When Secretary Wickard boosted and re-boosted food-production goals last fall, he had only hope. The report showed that U.S. farmers are hard at work on the war-time quotas; if they get sufficient labor for the harvests, they will come through.

Wickard asked for 13% more eggs; the farmers by February had already given him 15%. He asked for 9,000,000 acres of soybeans; the farmers planned to plant 14,000,000. He asked for 8% more corn, to be fed to more hogs and cattle; the farmers promised 5% plus a barley expansion which would make up the difference. Only in peanuts were plantings behind the goals; instead of the 255% increase he asked for, he will get but 66%.

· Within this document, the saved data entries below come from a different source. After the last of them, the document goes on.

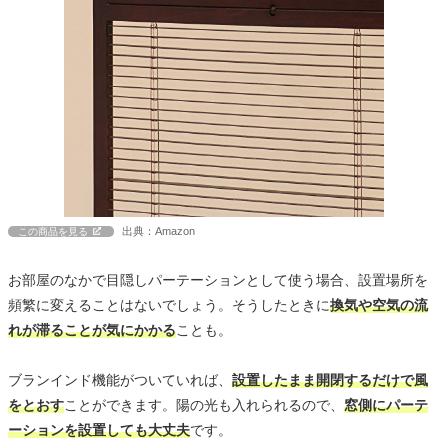
出典：Amazon
この商品を見る
お部屋のなかで目隠しパーテーションとして使う場合、設置場所を
頻繁に変えることはないでしょう。そうしたときに
換気や空気の流
れが滞ることが気にかかる
ことも。
ブランインド機能がついていれば、
設置したまま開閉するだけで風
をとおす
ことができます。陽の光も入れられるので、
窓側にパーテ
ーションを設置しても大丈夫
です。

Except for sugar, soon to be rationed, and fats & oils, once imported in quantity from the Far East, U.S. farmers had the food situation well in their plow-calloused hands. They were doing better than the Washington food bureaucrats. A half-dozen Government agencies were dabbling in the food problem, with well-confused results. The Agriculture Department's sugar section and Leon Henderson's Office of Price Administration, among others, played with sugar rationing. Nearly everyone had a hand in the fats & oils market: Agriculture, OPA, State Department, Board of Economic Warfare, WPB's food section, Jesse Jones's Defense Supplies Corp., even the British Purchasing Commission.

Then WPBoss Donald Nelson began to sweep up the mess. He gave OPA full control over sugar, offered the Agriculture Department a lone hand in fats & oils. With these two trouble spots cleared away, and the man behind the plow working as never before, the nation's prospects in the Battle of Food were looking fine.